(Collected data)
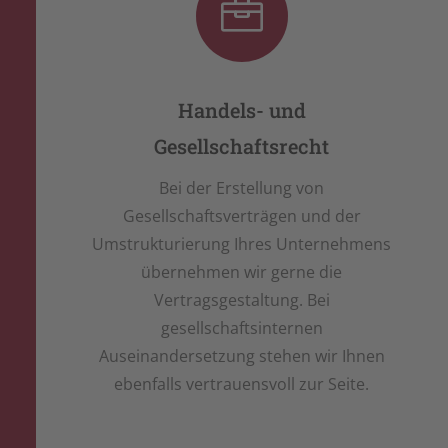

Handels- und
Gesellschaftsrecht
Bei der Erstellung von
Gesellschaftsverträgen und der
Umstrukturierung Ihres Unternehmens
übernehmen wir gerne die
Vertragsgestaltung. Bei
gesellschaftsinternen
Auseinandersetzung stehen wir Ihnen
ebenfalls vertrauensvoll zur Seite.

## Problem statement
Exact copy, no pictures: set down all the entries again as they stand.

## Your solution

Handels- und
Gesellschaftsrecht
Bei der Erstellung von
Gesellschaftsverträgen und der
Umstrukturierung Ihres Unternehmens
übernehmen wir gerne die
Vertragsgestaltung. Bei
gesellschaftsinternen
Auseinandersetzung stehen wir Ihnen
ebenfalls vertrauensvoll zur Seite.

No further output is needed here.